The writing was on the end wall back in January at the Kosuke Kitajima Cup in Tokyo, when Shoma Sato scorched below 2:07 with a 2:06.78 just 0.11sec shy of Watanabe’s 2017 World record. That 2:06.78 took 0.24sec off Sato’s best and was followed by a 2:06.74 a month later. Those swims and his efforts at trials this week in Tokyo proof of the kind of consistency that builds before a dam bursts.

The club of sub-2:07s in the 200m breaststroke is growing, as is the consistency of 2:06s among those on the crest of a wave of new speed over four lengths: Chupkov has five efforts on or inside 2:07.0 since 2017, while Sato now has three – all of them clocked this year to swell the club of 2;07s to five men since Yamaguchi’s 2:07.01 back in 2012.

Anton Chupkov – by Patrick B. Kraemer
  • 2:06.12 Chupkov, Anton, RUS LCM2019
  • 2:06.40 Sato, Shoma, JPN LCM2021
  • 2:06.67 Watanabe, Ippei, JPN LCM2017
  • 2:06.67 Wilson, Matthew, AUS LCM2019
  • 2:06.68 Wilson, Matthew, AUS LCM2019
  • 2:06.73 Watanabe, Ippei, JPN LCM2019
  • 2:06.74 Sato, Shoma, JPN LCM2021
  • 2:06.78 Sato, Shoma, JPN LCM2021
  • 2:06.80 Chupkov, Anton, RUS LCM2018
  • 2:06.83 Chupkov, Anton, RUS LCM2019
  • 2:06.85 Kamminga, Arno, NED LCK2020
  • 2:06.96 Chupkov, Anton, RUS LCM2017
  • 2:07.00 Chupkov, Anton, RUS LCM2019
  • 2:07.01 Yamaguchi, Akihiro, JPN LCM2012

In other finals…

The first two home in the 100m freestyle final turned at the 50m mark on a 23.27 snap in third behind pace-setters Shinri Shioura, on 23.09, and Akira Namba, on 23.21.

The hunt for honour produced triumph for Katsumi Nakamura, on 48.23, Japan’s second berth in Tokyo likely to go to Katsuhiro Matsumoto, on 48.37, while Kaiya Seki swept past the first-length leaders on the way home, for bronze in 48.87, Namba 0.01sec away, Shioura on 49.07, having been faster in the rounds. The 4x100m freestyle relay looks set.

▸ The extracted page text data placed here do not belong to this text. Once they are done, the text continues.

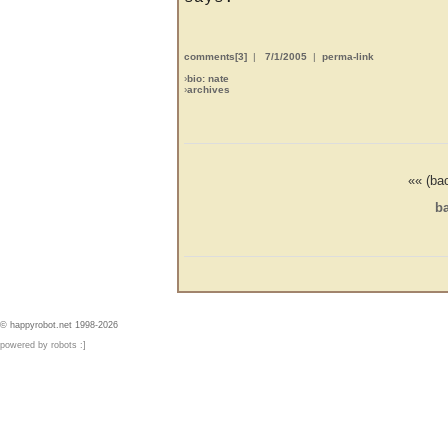
comments[3]
|
7/1/2005
|
perma-link
›
bio: nate
›
archives
«« (ba
ba
© happyrobot.net 1998-2026
powered by robots :]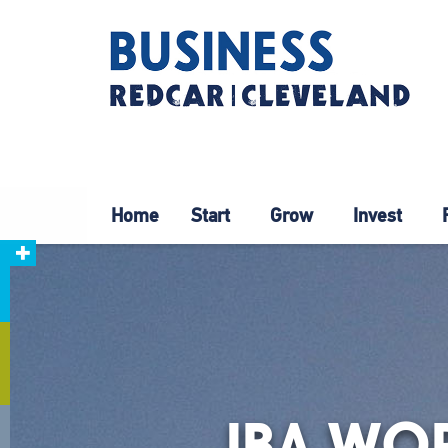
Home
Start
Grow
Invest
JBA WO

In the women’s 200m butterfly, Suzuka Hasegawa led from go to gold in 2:07.24, the podium completed by Hiroko Makino and Kina Hayashi in respective efforts of 2:08.66 and 2:08.76.

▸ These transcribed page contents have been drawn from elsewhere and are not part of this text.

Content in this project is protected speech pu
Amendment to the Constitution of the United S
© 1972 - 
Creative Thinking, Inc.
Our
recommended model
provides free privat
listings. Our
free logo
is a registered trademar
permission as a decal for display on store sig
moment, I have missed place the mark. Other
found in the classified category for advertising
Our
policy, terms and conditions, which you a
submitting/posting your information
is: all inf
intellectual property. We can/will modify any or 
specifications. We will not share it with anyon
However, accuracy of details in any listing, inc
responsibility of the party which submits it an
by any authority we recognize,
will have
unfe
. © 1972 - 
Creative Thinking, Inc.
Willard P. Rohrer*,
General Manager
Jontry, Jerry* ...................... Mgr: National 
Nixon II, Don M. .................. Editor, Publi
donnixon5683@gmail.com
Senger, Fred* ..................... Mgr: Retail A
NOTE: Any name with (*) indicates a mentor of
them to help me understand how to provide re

The men’s 800m freestyle will become an Olympic event for the first time in Tokyo. Japan sported three sub-8min efforts at the Open today, Shogo Takeda taking the crown in 7:53.04, followed by teenager Shui Kurokawa, on 7:56.97, and Rio Nakajima, on 7:58.82.

In semi-finals, the Japanese 200m medley duel between long-time rivals and friends Kosuke Hagino and Daiya Seto its set: Hagino on 1:58.07 and Set on 1:58.30 respectively for lane 4 and 5 in the showdown tomorrow. Six years their junior, Shuya Matsumoto, 20, clocked 1:58.97.

In the other semis, Rikako Ikee led the way to the final of the 100m freestyle, in 54.36; Rysosuke Irie topped the 200m backstroke qualifiers, on 1:57.53; and Yukino Miyasaka led the way into the 200m breaststroke final on 2:25.01, four others inside 2:26.